Menutup diri di era serba internet, digitalisasi dan kecerdasan buatan adalah mustahil. Indonesia jelas membutuhkan terbangunnya modal sosial. Pun membutuhkan tata kelola pemerintahan berdasarkan amanat konstitusi 1945 asli. Kebutuhan yang juga mendesak adalah membangun autonomi strategis. Artinya, memperkuat produksi domestik, memperdalam kapasitas fiskal, memperkuat ketahanan moneter, mendorong reindustrialisasi dan industrialisasi bernilai tambah, serta membangun institusi dan aktor yang tidak mudah didikte dari luar.

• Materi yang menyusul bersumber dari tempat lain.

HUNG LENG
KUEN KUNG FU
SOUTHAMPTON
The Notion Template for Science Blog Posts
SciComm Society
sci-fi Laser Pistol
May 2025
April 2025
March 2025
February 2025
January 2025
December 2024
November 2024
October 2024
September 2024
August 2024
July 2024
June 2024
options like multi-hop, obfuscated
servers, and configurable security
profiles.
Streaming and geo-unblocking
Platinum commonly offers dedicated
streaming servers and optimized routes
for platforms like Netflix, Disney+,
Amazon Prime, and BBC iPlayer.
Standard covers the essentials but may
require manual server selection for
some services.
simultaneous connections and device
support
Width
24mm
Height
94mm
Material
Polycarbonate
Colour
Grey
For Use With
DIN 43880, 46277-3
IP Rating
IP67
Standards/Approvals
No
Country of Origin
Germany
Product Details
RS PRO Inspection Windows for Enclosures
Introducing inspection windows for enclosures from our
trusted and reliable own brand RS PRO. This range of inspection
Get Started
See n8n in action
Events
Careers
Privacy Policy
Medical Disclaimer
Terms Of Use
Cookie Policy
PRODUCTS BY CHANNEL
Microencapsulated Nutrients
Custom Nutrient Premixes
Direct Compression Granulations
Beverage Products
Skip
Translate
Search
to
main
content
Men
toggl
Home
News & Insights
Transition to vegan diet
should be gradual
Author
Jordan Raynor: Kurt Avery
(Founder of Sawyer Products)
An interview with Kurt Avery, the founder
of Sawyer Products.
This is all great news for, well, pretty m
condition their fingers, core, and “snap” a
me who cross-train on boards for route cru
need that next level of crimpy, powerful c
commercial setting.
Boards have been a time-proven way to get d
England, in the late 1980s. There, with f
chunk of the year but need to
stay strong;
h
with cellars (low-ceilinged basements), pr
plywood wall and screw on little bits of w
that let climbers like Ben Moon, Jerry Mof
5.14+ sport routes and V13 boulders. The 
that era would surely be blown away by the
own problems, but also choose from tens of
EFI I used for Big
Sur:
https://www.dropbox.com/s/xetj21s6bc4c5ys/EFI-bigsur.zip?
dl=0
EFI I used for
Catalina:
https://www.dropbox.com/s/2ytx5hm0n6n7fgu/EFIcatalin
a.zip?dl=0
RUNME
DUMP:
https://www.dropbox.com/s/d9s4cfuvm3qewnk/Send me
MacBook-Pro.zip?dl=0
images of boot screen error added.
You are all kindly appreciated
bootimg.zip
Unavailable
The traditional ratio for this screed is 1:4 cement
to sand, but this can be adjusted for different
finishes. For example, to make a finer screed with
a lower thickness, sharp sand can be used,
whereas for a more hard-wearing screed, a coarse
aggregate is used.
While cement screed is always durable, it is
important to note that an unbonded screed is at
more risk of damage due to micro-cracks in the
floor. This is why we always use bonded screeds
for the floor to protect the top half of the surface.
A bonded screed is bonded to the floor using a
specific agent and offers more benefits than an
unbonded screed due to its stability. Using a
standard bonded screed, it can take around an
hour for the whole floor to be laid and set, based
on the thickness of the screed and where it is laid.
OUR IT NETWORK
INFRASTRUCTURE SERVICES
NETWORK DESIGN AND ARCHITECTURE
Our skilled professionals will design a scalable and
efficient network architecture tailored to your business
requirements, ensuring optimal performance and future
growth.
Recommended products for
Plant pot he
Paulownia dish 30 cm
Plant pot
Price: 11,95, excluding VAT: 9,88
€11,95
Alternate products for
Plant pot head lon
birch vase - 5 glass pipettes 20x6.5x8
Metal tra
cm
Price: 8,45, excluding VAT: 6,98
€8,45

Kebutuhan ini patut dan layak melampui usia elektoral lima tahunan. Indonesia membutuhkan GBHN sebagai rumusan perencanaan strategis jangka panjang. Bukan perencanaan individual atau kelompok yang disampaikan pada musim pemilu.
Bangun spiritual, moral, intelektual dan material seperti itu yang memberi petunjuk adanya cahaya di ujung lorong gelap gulita.
Cahaya itu merupakan kekuatan domestik yang terorganisasi dan berdisiplin. Lihatlah gemuruh luruhnya hegemoni predator. Gemuruh ini memberi petanda akan hadirnya multipolarisasi.
Berhentilah menikmati kebodohan dan berdamai dengan jeratan menyesatkan. Jika tidak, keterbelahan dan prahara bangsa menjadi tak terelakkan.